Irish goalkeeper Darren Randolph pulled off a number of fine saves to keep the Danes at bay in a game that will be remembered more for its fighting spirit than its footballing skill.
“I think we matched them in that part of the game. We were ready for the hard tackles and a lot of duels,” Kjaer said ahead of the second leg on Tuesday.
“We are not afraid or concerned about that part of the game, the physical end. This is also one of our strengths.”
Kjaer was not surprised that the Irish came for a draw and barely ventured forward in the first leg.
“Not at all. With half an hour left of the game, they just smashed the ball up to (Denmark goalkeeper Kasper) Schmeichel and then just stayed there. They came with what we expected,” he said.
“We are very confident and very calm about the result (in Copenhagen). We had the chances to score, they only had one chance, so I‘m very relaxed and confident and positive for our game in Dublin.”

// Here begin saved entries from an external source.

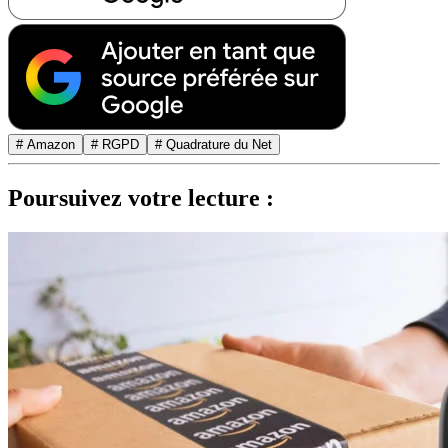
# Amazon
# RGPD
# Quadrature du Net
Poursuivez votre lecture :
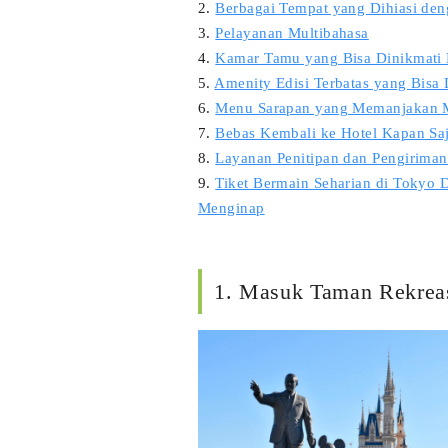
2.
Berbagai Tempat yang Dihiasi den
3.
Pelayanan Multibahasa
4.
Kamar Tamu yang Bisa Dinikmati 
5.
Amenity Edisi Terbatas yang Bis
6.
Menu Sarapan yang Memanjakan M
7.
Bebas Kembali ke Hotel Kapan Sa
8.
Layanan Penitipan dan Pengiriman
9.
Tiket Bermain Seharian di Tokyo
Menginap
1. Masuk Taman Rekrea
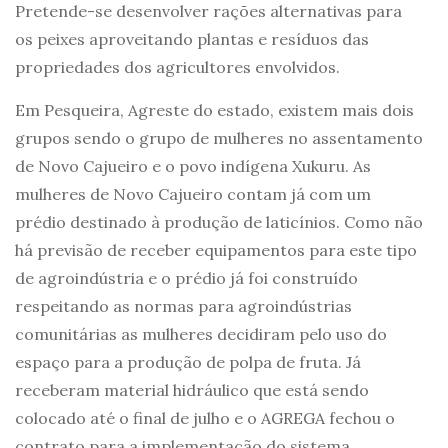
Pretende-se desenvolver rações alternativas para
os peixes aproveitando plantas e resíduos das
propriedades dos agricultores envolvidos.
Em Pesqueira, Agreste do estado, existem mais dois
grupos sendo o grupo de mulheres no assentamento
de Novo Cajueiro e o povo indígena Xukuru. As
mulheres de Novo Cajueiro contam já com um
prédio destinado à produção de laticínios. Como não
há previsão de receber equipamentos para este tipo
de agroindústria e o prédio já foi construído
respeitando as normas para agroindústrias
comunitárias as mulheres decidiram pelo uso do
espaço para a produção de polpa de fruta. Já
receberam material hidráulico que está sendo
colocado até o final de julho e o AGREGA fechou o
contrato para a implementação do sistema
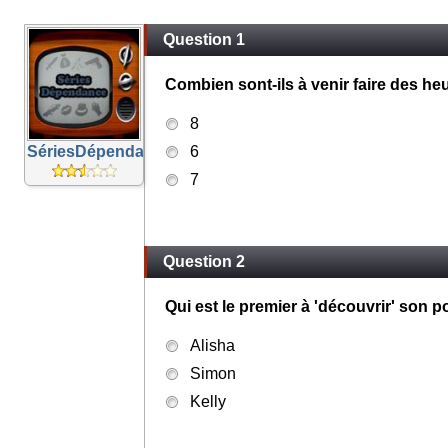
Question 1
Combien sont-ils à venir faire des he
8
SériesDépendance
6
7
Question 2
Qui est le premier à 'découvrir' son p
Alisha
Simon
Kelly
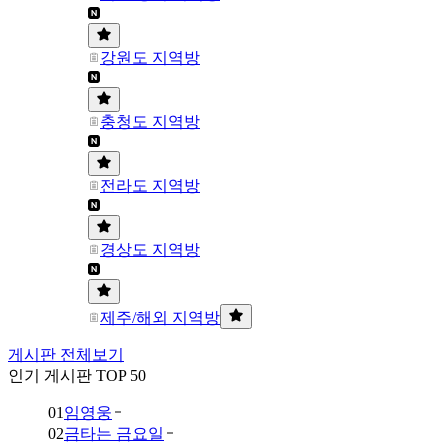
강원도 지역방
충청도 지역방
전라도 지역방
경상도 지역방
제주/해외 지역방
게시판 전체보기
인기 게시판 TOP 50
01
임영웅
02
금타는 금요일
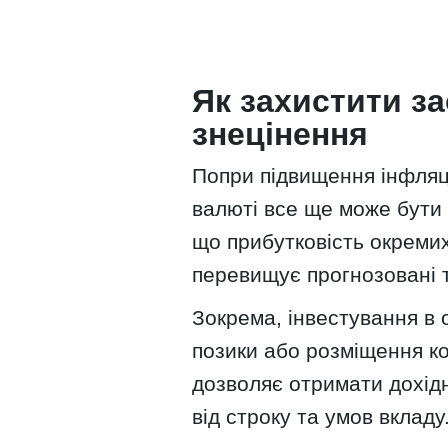
Як захистити з
знецінення
Попри підвищення інфляці
валюті все ще може бути 
що прибутковість окремих
перевищує прогнозовані т
Зокрема, інвестування в 
позики або розміщення ко
дозволяє отримати дохідн
від строку та умов вкладу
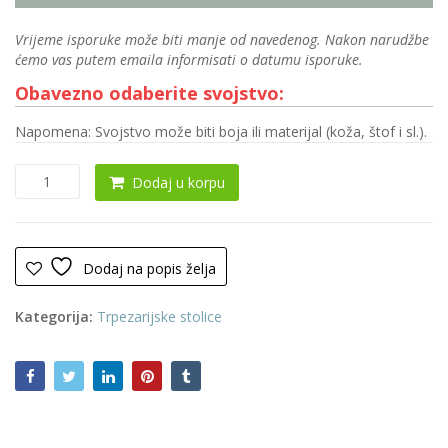
Vrijeme isporuke može biti manje od navedenog. Nakon narudžbe
ćemo vas putem emaila informisati o datumu isporuke.
Obavezno odaberite svojstvo:
Napomena: Svojstvo može biti boja ili materijal (koža, štof i sl.).
Trpezarijska
Dodaj u korpu
stolica
0205
količina
Dodaj na popis želja
Kategorija:
Trpezarijske stolice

Kjaer expects to see more attacking intent from Martin O‘Neill’s side at the Aviva Stadium.
“I hope they come up a little bit longer away from their own goal. It will give us a little more space, but of course they will come with a lot of optimism and try to intimidate us a little bit,” the 28-year-old said.
“I don’t think they can keep us from scoring in two games. We will have our chances - we will just have to take them.”